Yahoo management noted that shipments without return addresses will be considered suspicious and may be destroyed.

“Mailrooms and post offices nationwide are on alert,” according to the e-mail. “Do the right thing for you and your customers, and label your shipments with professional concern.”

One e-tailer, TheSmileBox.com, had already received three customer calls by Oct. 17 to make sure the package was legitimate before they opened it.

“I guess I'm going to start putting a small sticker on the outside of each box by the label with something like 'sent to you by:',” said Shannon Rubio, owner of TheSmileBox.com, Houston.

Some Yahoo stores had already made changes.
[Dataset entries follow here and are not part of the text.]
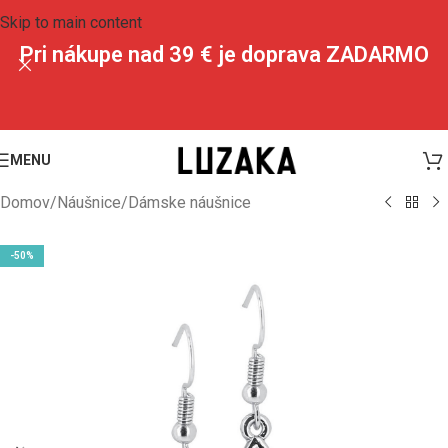
Skip to main content
Pri nákupe nad 39 € je doprava ZADARMO
MENU
Domov
/
Náušnice
/
Dámske náušnice
-50%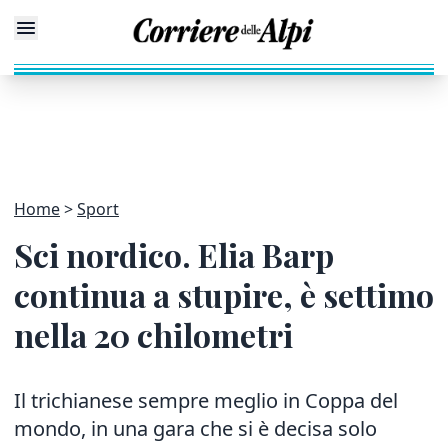
Home
Sport
Sci nordico. Elia Barp
continua a stupire, è settimo
nella 20 chilometri
Il trichianese sempre meglio in Coppa del
mondo, in una gara che si è decisa solo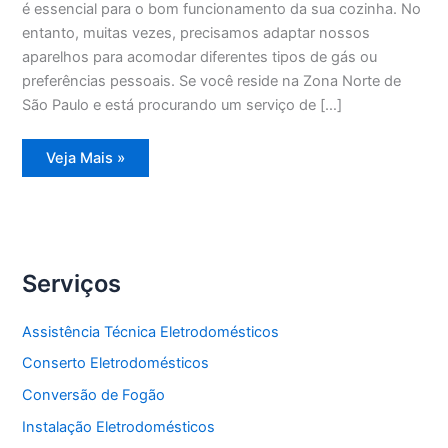
é essencial para o bom funcionamento da sua cozinha. No
entanto, muitas vezes, precisamos adaptar nossos
aparelhos para acomodar diferentes tipos de gás ou
preferências pessoais. Se você reside na Zona Norte de
São Paulo e está procurando um serviço de […]
Conversão
Veja Mais »
de
Fogão
Zona
Norte
Serviços
Assistência Técnica Eletrodomésticos
Conserto Eletrodomésticos
Conversão de Fogão
Instalação Eletrodomésticos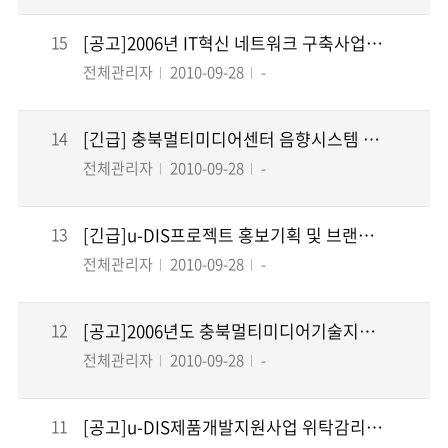
15
[공고]2006년 IT혁신 네트워크 구축사업 참여업종 모집 공고
전체관리자
2010-09-28
-
14
[긴급] 충북멀티미디어센터 음향시스템 장비 구매설치 입찰 공고
전체관리자
2010-09-28
-
13
[긴급]u-DIS프로젝트 홍보기획 및 브랜드개발 사업 공고
전체관리자
2010-09-28
-
12
[공고]2006년도 충북멀티미디어기술지원센터 시설·장비 구축 제안평가 결과
전체관리자
2010-09-28
-
11
[공고]u-DIS제품개발지원사업 위탁감리 입찰 심사 결과공고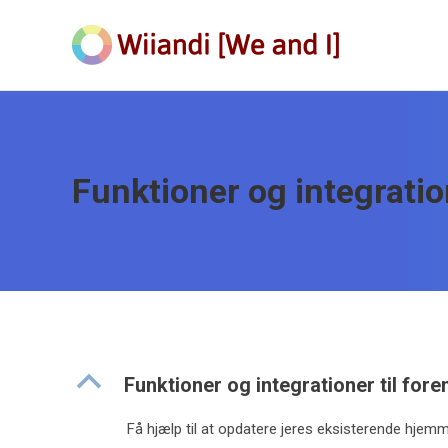
Funktioner og integrati
B
Funktioner og integrationer til fo
Få hjælp til at opdatere jeres eksisterende hjem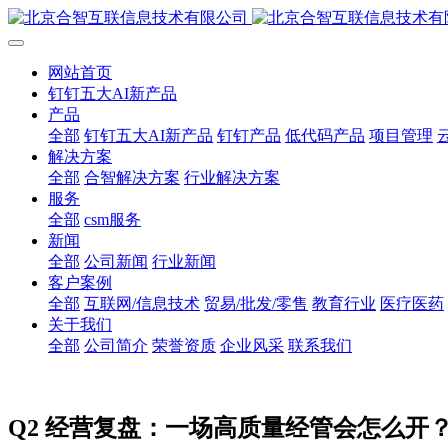
网站首页
钉钉五大AI新产品
产品
全部
钉钉五大AI新产品
钉钉产品
低代码产品
项目管理
解决方案
全部
合智解决方案
行业解决方案
服务
全部
csm服务
新闻
全部
公司新闻
行业新闻
客户案例
全部
互联网/信息技术
贸易/批发/零售
教育行业
医疗医药
关于我们
全部
公司简介
荣誉资质
企业风采
联系我们
Q2 经营复盘：一场高质量经管会怎么开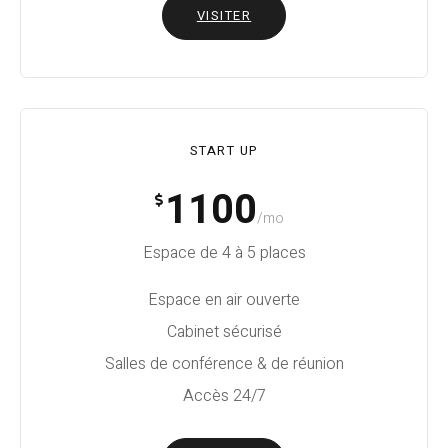
VISITER
START UP
1100
/mo
Espace de 4 à 5 places
Espace en air ouverte
Cabinet sécurisé
Salles de conférence & de réunion
Accès 24/7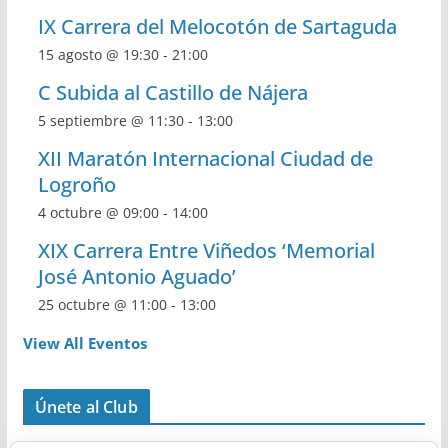
IX Carrera del Melocotón de Sartaguda
15 agosto @ 19:30
-
21:00
C Subida al Castillo de Nájera
5 septiembre @ 11:30
-
13:00
XII Maratón Internacional Ciudad de
Logroño
4 octubre @ 09:00
-
14:00
XIX Carrera Entre Viñedos ‘Memorial
José Antonio Aguado’
25 octubre @ 11:00
-
13:00
View All Eventos
Únete al Club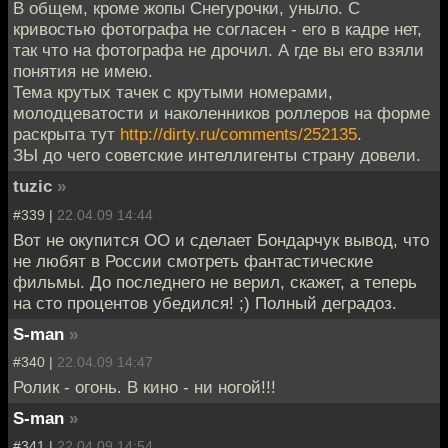
В общем, кроме жопы Снегурочки, уныло. С
кривостью фотографа не согласен - его в кадре нет,
так что на фотографа не дрочил. А где вы его взяли
понятия не имею.
Тема крутых тачек с крутыми номерами,
молодцеватости и наколенников роллеров на форме
раскрыта тут
http://dirty.ru/comments/252135
.
ЗЫ до чего советские интеллигенты страну довели.
tuzic
»
#339 |
22.04.09 14:44
Вот не окупится ОО и сделает Бондарчук вывод, что
не любят в России смотреть фантастические
фильмы. До последнего не верил, скажет, а теперь
на сто процентов убедился! ;) Полный деградоз.
S-man
»
#340 |
22.04.09 14:47
Ролик - огонь. В кино - ни ногой!!!
S-man
»
#341 |
22.04.09 14:54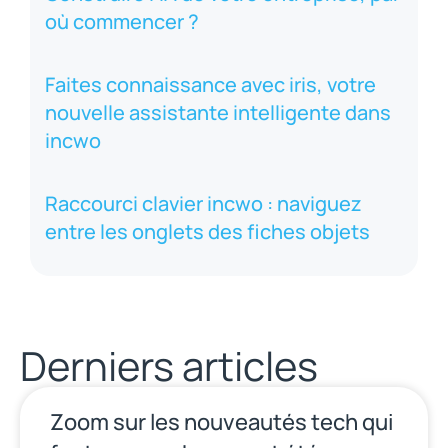
où commencer ?
Faites connaissance avec iris, votre
nouvelle assistante intelligente dans
incwo
Raccourci clavier incwo : naviguez
entre les onglets des fiches objets
Derniers articles
Zoom sur les nouveautés tech qui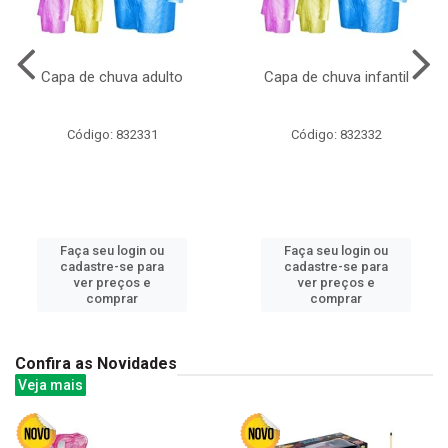
Capa de chuva adulto
Capa de chuva infantil
Código: 832331
Código: 832332
Faça seu login ou
Faça seu login ou
cadastre-se para
cadastre-se para
ver preços e
ver preços e
comprar
comprar
Confira as Novidades
Veja mais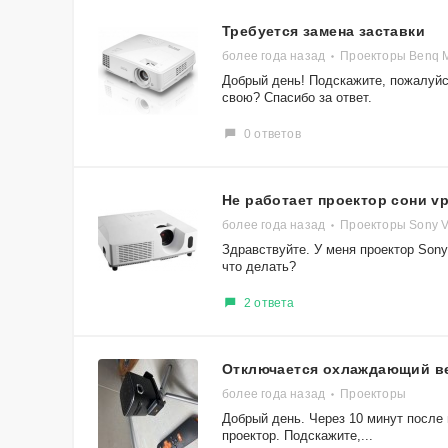
Требуется замена заставки
более года назад
Проекторы Benq 
Добрый день! Подскажите, пожалуйс
свою? Спасибо за ответ.
0 ответов
Не работает проектор сони vp
более года назад
Проекторы Sony 
Здравствуйте. У меня проектор Sony 
что делать?
2 ответа
Отключается охлаждающий ве
более года назад
Проекторы
Добрый день. Через 10 минут после 
проектор. Подскажите,...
One e-tailer noted that, in the return address on its UPS labels, the company is also printing: “Questions about shipment? Phone 800 –.”

Another e-tailer, Marty Hewes with Partshelf.com, wrote: “One thing we have always done, and I think it's really helping now, is to fold up a copy of the invoice and put it in one of those clear document holders on the outside of the box. Our return address and phone number shows through the envelope, so they know who it's from and postal inspectors would feel a little better about it with a clear ID of the sender on it.”